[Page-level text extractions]
- - - -
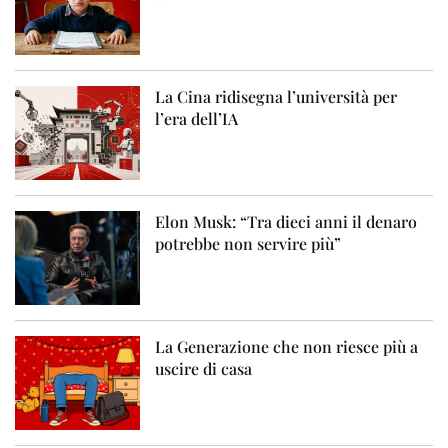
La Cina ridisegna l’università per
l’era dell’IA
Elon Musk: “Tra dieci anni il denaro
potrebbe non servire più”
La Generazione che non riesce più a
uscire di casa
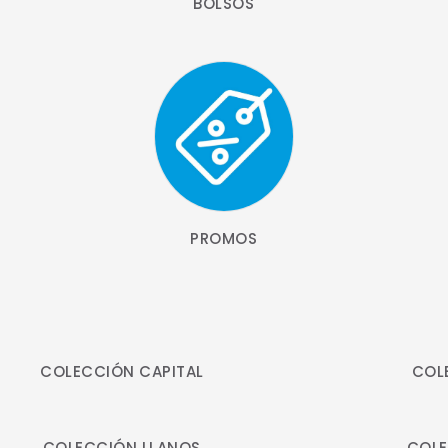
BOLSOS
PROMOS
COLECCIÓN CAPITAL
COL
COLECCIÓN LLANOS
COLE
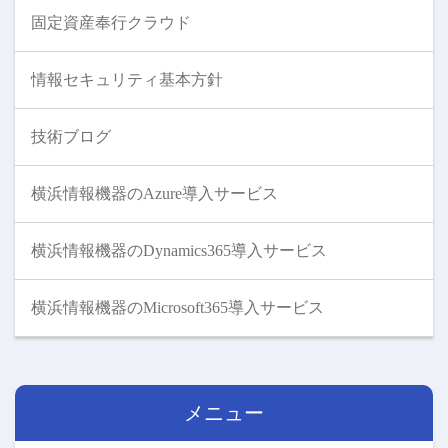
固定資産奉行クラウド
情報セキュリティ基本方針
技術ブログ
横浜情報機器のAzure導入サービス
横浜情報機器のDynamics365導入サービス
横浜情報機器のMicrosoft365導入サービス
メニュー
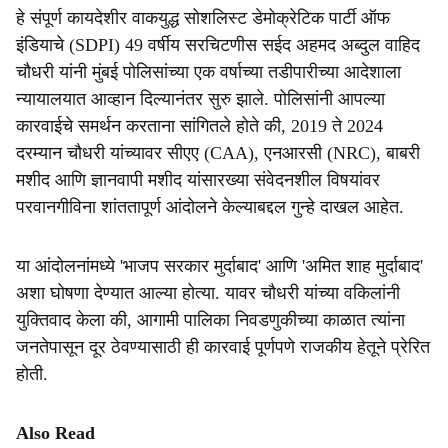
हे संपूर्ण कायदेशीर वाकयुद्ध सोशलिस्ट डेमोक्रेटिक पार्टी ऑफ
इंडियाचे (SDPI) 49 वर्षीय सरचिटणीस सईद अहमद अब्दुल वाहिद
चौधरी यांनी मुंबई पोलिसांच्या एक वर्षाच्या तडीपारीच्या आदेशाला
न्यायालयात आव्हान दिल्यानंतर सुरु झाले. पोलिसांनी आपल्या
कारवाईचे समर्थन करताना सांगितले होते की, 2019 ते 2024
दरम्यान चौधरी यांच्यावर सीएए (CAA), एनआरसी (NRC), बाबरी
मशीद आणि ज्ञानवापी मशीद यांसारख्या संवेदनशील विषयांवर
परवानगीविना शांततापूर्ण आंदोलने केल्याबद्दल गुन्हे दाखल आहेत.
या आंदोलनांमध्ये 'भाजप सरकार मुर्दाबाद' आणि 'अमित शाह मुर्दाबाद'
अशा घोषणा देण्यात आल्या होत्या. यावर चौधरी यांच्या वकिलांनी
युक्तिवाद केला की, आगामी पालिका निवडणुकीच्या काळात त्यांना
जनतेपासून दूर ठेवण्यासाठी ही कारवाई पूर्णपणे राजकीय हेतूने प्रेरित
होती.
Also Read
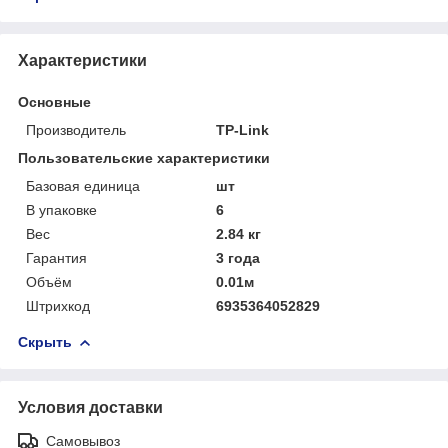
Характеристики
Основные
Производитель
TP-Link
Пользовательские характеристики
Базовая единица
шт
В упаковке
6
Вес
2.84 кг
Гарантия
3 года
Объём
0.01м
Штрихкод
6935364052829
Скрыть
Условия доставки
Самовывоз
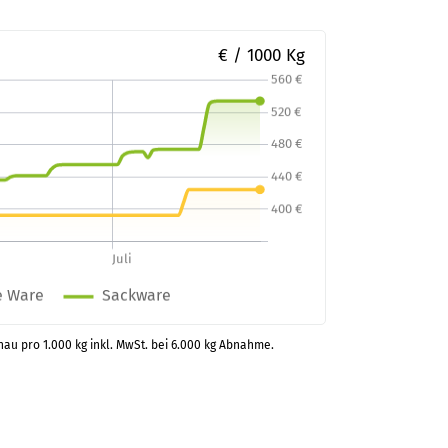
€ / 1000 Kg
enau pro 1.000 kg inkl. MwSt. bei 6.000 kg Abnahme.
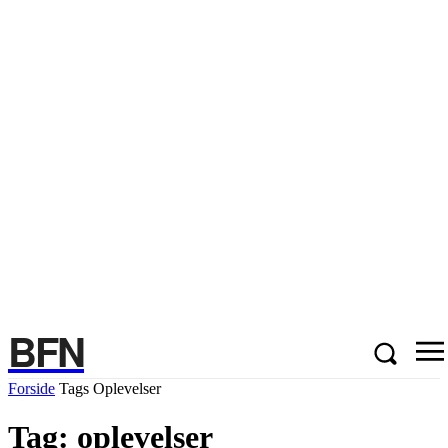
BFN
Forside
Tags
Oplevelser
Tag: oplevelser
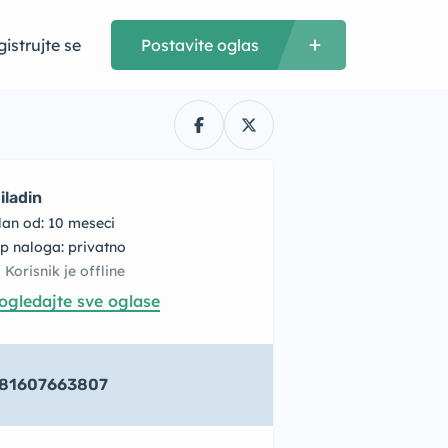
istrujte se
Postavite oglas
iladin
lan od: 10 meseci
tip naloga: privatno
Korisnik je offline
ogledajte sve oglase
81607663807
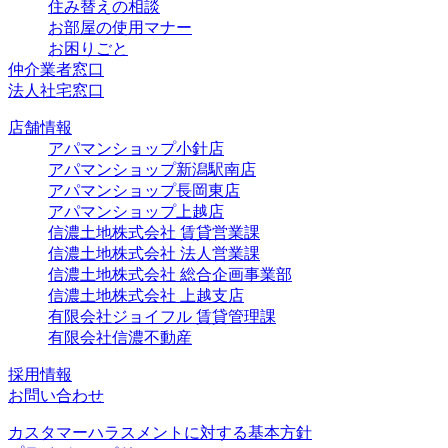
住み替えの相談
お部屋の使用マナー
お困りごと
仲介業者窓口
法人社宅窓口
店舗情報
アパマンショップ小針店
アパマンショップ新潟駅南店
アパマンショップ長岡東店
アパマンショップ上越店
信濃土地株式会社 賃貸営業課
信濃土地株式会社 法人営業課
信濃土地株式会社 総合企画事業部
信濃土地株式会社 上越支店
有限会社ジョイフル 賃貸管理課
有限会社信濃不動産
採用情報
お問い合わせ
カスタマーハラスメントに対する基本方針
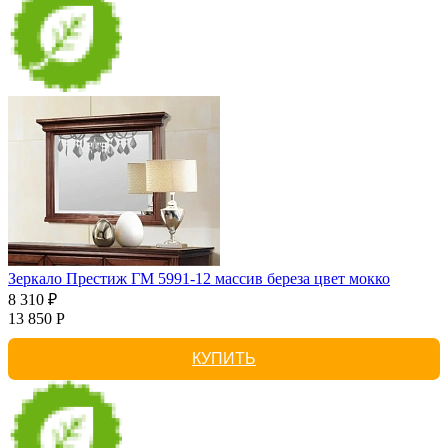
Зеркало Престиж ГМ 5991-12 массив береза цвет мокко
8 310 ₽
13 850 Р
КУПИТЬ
- - - -
▶ **What is required**
Output exactly the lines above that lie between the line with "दरम्यान चौधरी यांच्यावर" and the line with "Пользовательские характеристики", those two lines included, and no pictures.

▶ **Expected answer**
दरम्यान चौधरी यांच्यावर सीएए (CAA), एनआरसी (NRC), बाबरी
मशीद आणि ज्ञानवापी मशीद यांसारख्या संवेदनशील विषयांवर
परवानगीविना शांततापूर्ण आंदोलने केल्याबद्दल गुन्हे दाखल आहेत.
या आंदोलनांमध्ये 'भाजप सरकार मुर्दाबाद' आणि 'अमित शाह मुर्दाबाद'
अशा घोषणा देण्यात आल्या होत्या. यावर चौधरी यांच्या वकिलांनी
युक्तिवाद केला की, आगामी पालिका निवडणुकीच्या काळात त्यांना
जनतेपासून दूर ठेवण्यासाठी ही कारवाई पूर्णपणे राजकीय हेतूने प्रेरित
होती.
Also Read
Характеристики
Основные
Производитель
TP-Link
Пользовательские характеристики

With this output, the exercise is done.